* _TASK PROMPT_:
Exact reproduction of the listing is required. Pictures are not reproduced.

* _RECORDS SUPPLIED_:
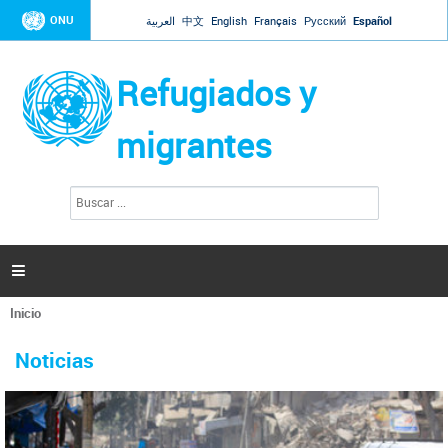
Jump to navigation
ONU
العربية
中文
English
Français
Русский
Español
Refugiados y
migrantes
B
F
u
o
s
r
c
a
m
r

u
l
Inicio
a
Se
r
La ONU responde a Guaidó que está lista para
31 Ene 2019 -
encuentra
i
Noticias
reforzar la ayuda humanitaria en Venezuela
usted
o
aquí
d
El Secretario General ha respondido a la carta enviada por el presidente de la
e
Asamblea Nacional de Venezuela solicitando a Naciones Unidas que aumente
b
la ayuda humanitaria. Guerres ha reiterado que la ONU está lista para hacerlo,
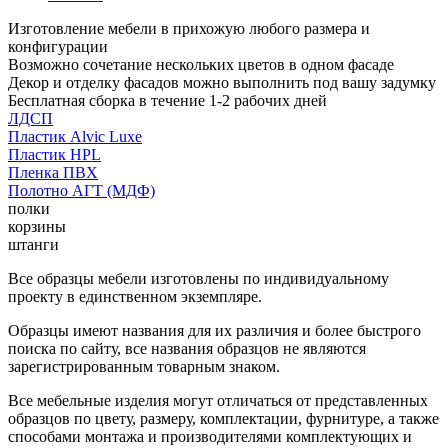
Изготовление мебели в прихожую любого размера и
конфигурации
Возможно сочетание нескольких цветов в одном фасаде
Декор и отделку фасадов можно выполнить под вашу задумку
Бесплатная сборка в течение 1-2 рабочих дней
ЛДСП
Пластик Alvic Luxe
Пластик HPL
Пленка ПВХ
Полотно АГТ (МДФ)
полки
корзины
штанги
Все образцы мебели изготовлены по индивидуальному
проекту в единственном экземпляре.
Образцы имеют названия для их различия и более быстрого
поиска по сайту, все названия образцов не являются
зарегистрированным товарным знаком.
Все мебельные изделия могут отличаться от представленных
образцов по цвету, размеру, комплектации, фурнитуре, а также
способами монтажа и производителями комплектующих и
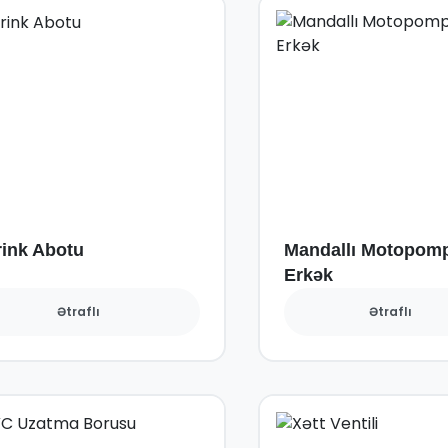
ink Abotu
Mandallı Motopomp
Erkək
Ətraflı
Ətraflı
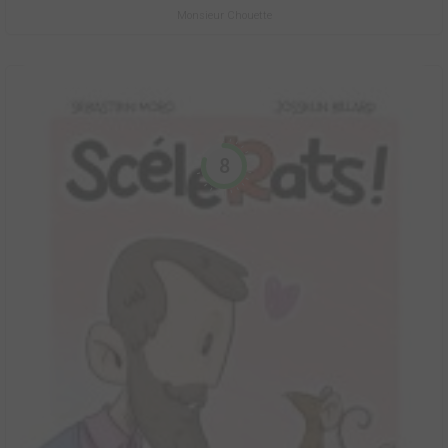
Monsieur Chouette
8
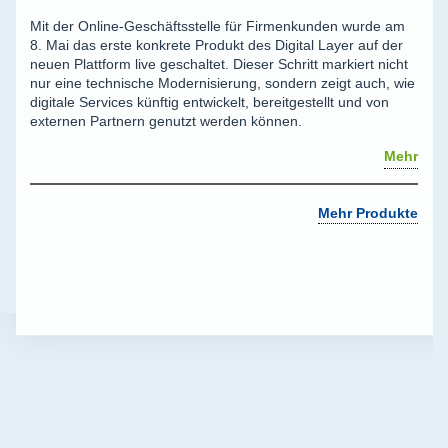
Mit der Online-Geschäftsstelle für Firmenkunden wurde am
8. Mai das erste konkrete Produkt des Digital Layer auf der
neuen Plattform live geschaltet. Dieser Schritt markiert nicht
nur eine technische Modernisierung, sondern zeigt auch, wie
digitale Services künftig entwickelt, bereitgestellt und von
externen Partnern genutzt werden können.
Mehr
Mehr Produkte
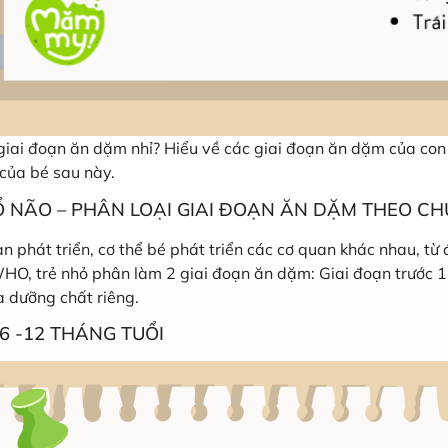
giai đoạn ăn dặm nhỉ? Hiểu về các giai đoạn ăn dặm của co
 của bé sau này.
 NÃO – PHÂN LOẠI GIAI ĐOẠN ĂN DẶM THEO C
n phát triển, cơ thể bé phát triển các cơ quan khác nhau, từ
WHO, trẻ nhỏ phân làm 2 giai đoạn ăn dặm: Giai đoạn trước 1 
à dưỡng chất riêng.
6 -12 THÁNG TUỔI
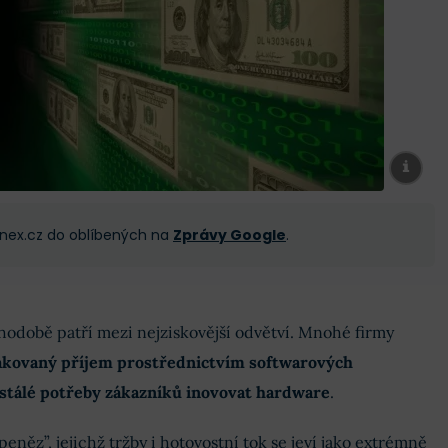
 Finex.cz do oblíbených na
Zprávy Google
.
hodobě patří mezi nejziskovější odvětví. Mnohé firmy
kovaný příjem prostřednictvím softwarových
e stálé potřeby zákazníků inovovat hardware
.
peněz”, jejichž tržby i hotovostní tok se jeví jako extrémně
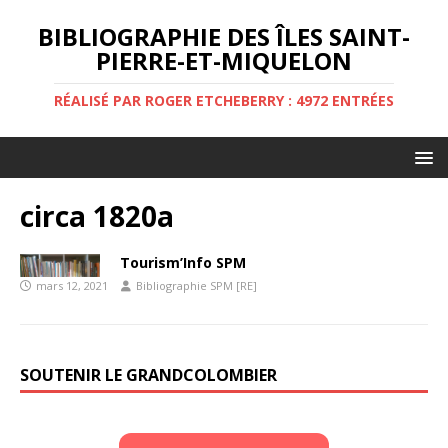
BIBLIOGRAPHIE DES ÎLES SAINT-
PIERRE-ET-MIQUELON
RÉALISÉ PAR ROGER ETCHEBERRY : 4972 ENTRÉES
circa 1820a
Tourism’Info SPM
mars 12, 2021
Bibliographie SPM [RE]
SOUTENIR LE GRANDCOLOMBIER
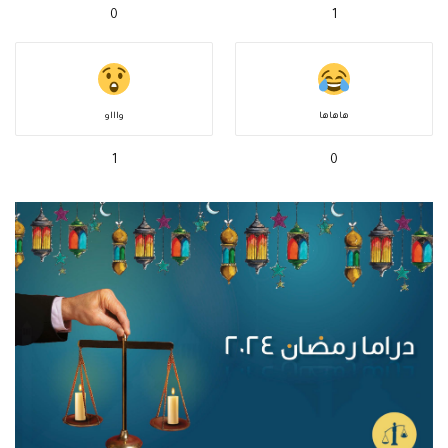
0
1
هاهاها
واااو
1
0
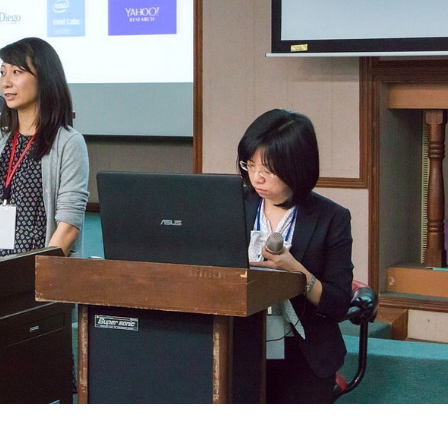
右)。 洪紹晏／攝影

* _ANSWER FOR THE TASK_:
Jump to navigation
ONU
العربية
中文
English
Français
Русский
Español
Refugiados y
migrantes
B
F
u
o
s
r
c
a
m
r

u
l
Inicio
a
Se
r
La ONU responde a Guaidó que está lista para
31 Ene 2019 -
encuentra
i
Noticias
reforzar la ayuda humanitaria en Venezuela
usted
o
aquí
d
El Secretario General ha respondido a la carta enviada por el presidente de la
e
Asamblea Nacional de Venezuela solicitando a Naciones Unidas que aumente
b
la ayuda humanitaria. Guerres ha reiterado que la ONU está lista para hacerlo,
Изготовление мебели в прихожую любого размера и
конфигурации
Возможно сочетание нескольких цветов в одном фасаде
Декор и отделку фасадов можно выполнить под вашу задумку
Бесплатная сборка в течение 1-2 рабочих дней
ЛДСП
Пластик Alvic Luxe
Пластик HPL
Пленка ПВХ
Полотно АГТ (МДФ)
полки
корзины
штанги
Все образцы мебели изготовлены по индивидуальному
проекту в единственном экземпляре.
Образцы имеют названия для их различия и более быстрого
поиска по сайту, все названия образцов не являются
зарегистрированным товарным знаком.
Все мебельные изделия могут отличаться от представленных
образцов по цвету, размеру, комплектации, фурнитуре, а также
способами монтажа и производителями комплектующих и
ink Abotu
Mandallı Motopomp
Erkək
Ətraflı
Ətraflı
Monsieur Chouette
8
Mit der Online-Geschäftsstelle für Firmenkunden wurde am
8. Mai das erste konkrete Produkt des Digital Layer auf der
neuen Plattform live geschaltet. Dieser Schritt markiert nicht
nur eine technische Modernisierung, sondern zeigt auch, wie
digitale Services künftig entwickelt, bereitgestellt und von
externen Partnern genutzt werden können.
Mehr
Mehr Produkte
giai đoạn ăn dặm nhỉ? Hiểu về các giai đoạn ăn dặm của co
 của bé sau này.
 NÃO – PHÂN LOẠI GIAI ĐOẠN ĂN DẶM THEO C
n phát triển, cơ thể bé phát triển các cơ quan khác nhau, từ
WHO, trẻ nhỏ phân làm 2 giai đoạn ăn dặm: Giai đoạn trước 1 
à dưỡng chất riêng.
6 -12 THÁNG TUỔI
 Finex.cz do oblíbených na
Zprávy Google
.
hodobě patří mezi nejziskovější odvětví. Mnohé firmy
kovaný příjem prostřednictvím softwarových
e stálé potřeby zákazníků inovovat hardware
.
peněz”, jejichž tržby i hotovostní tok se jeví jako extrémně
BIBLIOGRAPHIE DES ÎLES SAINT-
PIERRE-ET-MIQUELON
RÉALISÉ PAR ROGER ETCHEBERRY : 4972 ENTRÉES
circa 1820a
Tourism’Info SPM
mars 12, 2021
Bibliographie SPM [RE]
SOUTENIR LE GRANDCOLOMBIER
0
1
هاهاها
واااو
1
0
右)。 洪紹晏／攝影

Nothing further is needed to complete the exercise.